Re: [Lilux-help] Duplicate files

20 Feb 2005

Patrick Useldinger a écrit :
...
  Brent Frère wrote:
  Great idea. 
 Why do you always have to be so sarcastic? And quick to shoot? Try to
 be a little bit more constructive... 
Sorry about that. Just my style. Not sarcastic at all. I even think we
go in an interesting and constructive direction (big kiss :-) ). I even
need this for a customer project (the one that is described in page 20
of the  February LuxBox issue)
...
  If you had read my mail, you'd know that my
intention was to compare
 only those files who have the same length. 

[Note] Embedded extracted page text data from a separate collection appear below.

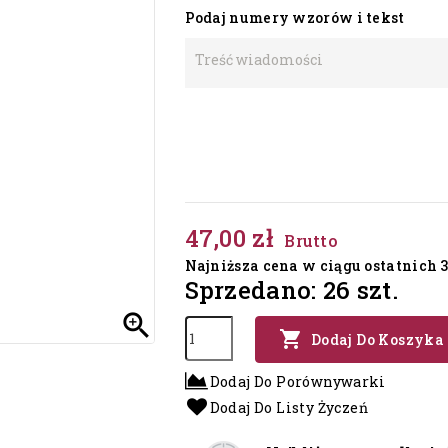
Podaj numery wzorów i tekst
47,00 zł
Brutto
Najniższa cena w ciągu ostatnich 30
Sprzedano: 26 szt.


Dodaj Do Koszyka
Dodaj Do Porównywarki
Dodaj Do Listy Życzeń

I didn't noticed that indeed. However, my need is general, and I might
have several files of EXACTLY the same size (typically, several Oracle
datafiles of 2GB), so if I put in the same set files having the same
size, it will be very inefficient. The trick of the first kB is a good
idea in this case.
...
  If you want a more algorithmic description,
here's what I have in mind:
 - build a list of all the files which have the same length and which
 are larger than 1KB 
I'm also interested in smaller files... I know you don't really care,
but think about a storage of icons. Hundred of thousands of files
smaller than 1kB. Somebody renames (stupidely) the folder name from
'icon' to 'icons'. Without this tool, my rsync will spend the night
copying files in a newly created directory, even if they are already
there... So that's why your tool looks interesting to me, espectially
integrated with RSYNC.
...
  - for each group of files of the same length
   - read the first block (1KB) of each file
   - compare the blocks in memory one to another 
You have as hypothesis that the amount of files of the same size is
low... What about filesystems containing huge amount of same size files
? Example: huge backups splitted in 700 MB slices, or storage of floppy
images (all 1.44 MB in size) ?
What's right in your thoughs is that indeed we have a very cheap info
for each file, which is the size. It should be used indeed before
computing the md5sum.
You also take as hypothesis that you should have enough ram to store 1kB
per file... I worked in embedded environments, and I think in this case
as well as in PDAs or cell-phones, it should be avoided. That's why I
proposed to just read the first kB and keep in memory the md5sum. But
you obviously dislike md5sum... :-)
...
    - throw out those who are different to all the
others
   - repeat until no file is left in the pool or end of files
   - print the files which are left in the pool
 So in the _worst_ case, that is if all files are equal, I read each
 one entirely. That is the _best_ case in your approach. 
Do you think the cmp command reads the files up to the end, even if they
have unequal length or a difference at the beginning ???
...
  Unless I am missing something, of course.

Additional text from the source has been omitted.